*Instructions for the task*
Copies of all lines that contain "Foto" are needed; take them from the data below.
(The data)
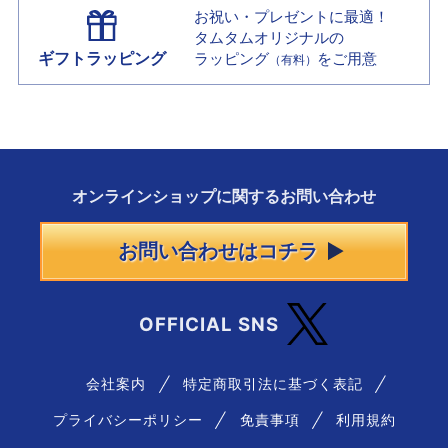
お祝い・プレゼントに最適！
タムタムオリジナルの
ギフトラッピング
ラッピング
をご用意
（有料）
オンラインショップに
関する
お問い合わせ
お問い合わせはコチラ
OFFICIAL SNS
会社案内
特定商取引法に基づく表記
プライバシーポリシー
免責事項
利用規約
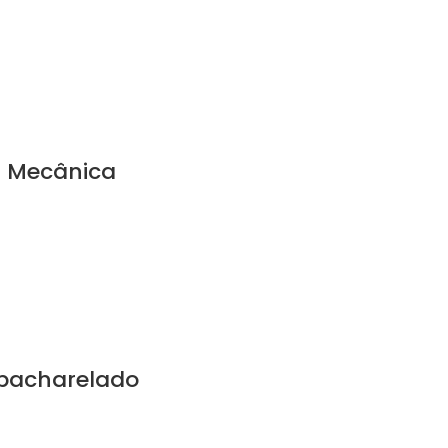
a Mecânica
 bacharelado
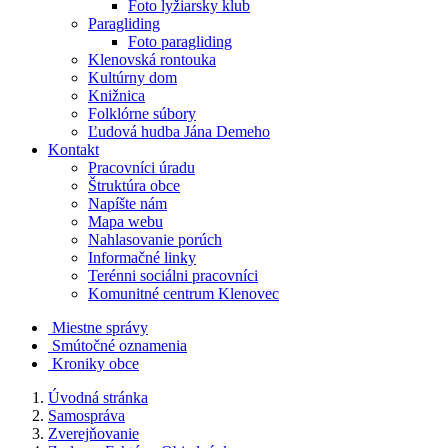
Foto lyžiarsky klub
Paragliding
Foto paragliding
Klenovská rontouka
Kultúrny dom
Knižnica
Folklórne súbory
Ľudová hudba Jána Demeho
Kontakt
Pracovníci úradu
Štruktúra obce
Napíšte nám
Mapa webu
Nahlasovanie porúch
Informačné linky
Terénni sociálni pracovníci
Komunitné centrum Klenovec
Miestne správy
Smútočné oznamenia
Kroniky obce
Úvodná stránka
Samospráva
Zverejňovanie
(End The data)
*Task result*
Foto lyžiarsky klub
Foto paragliding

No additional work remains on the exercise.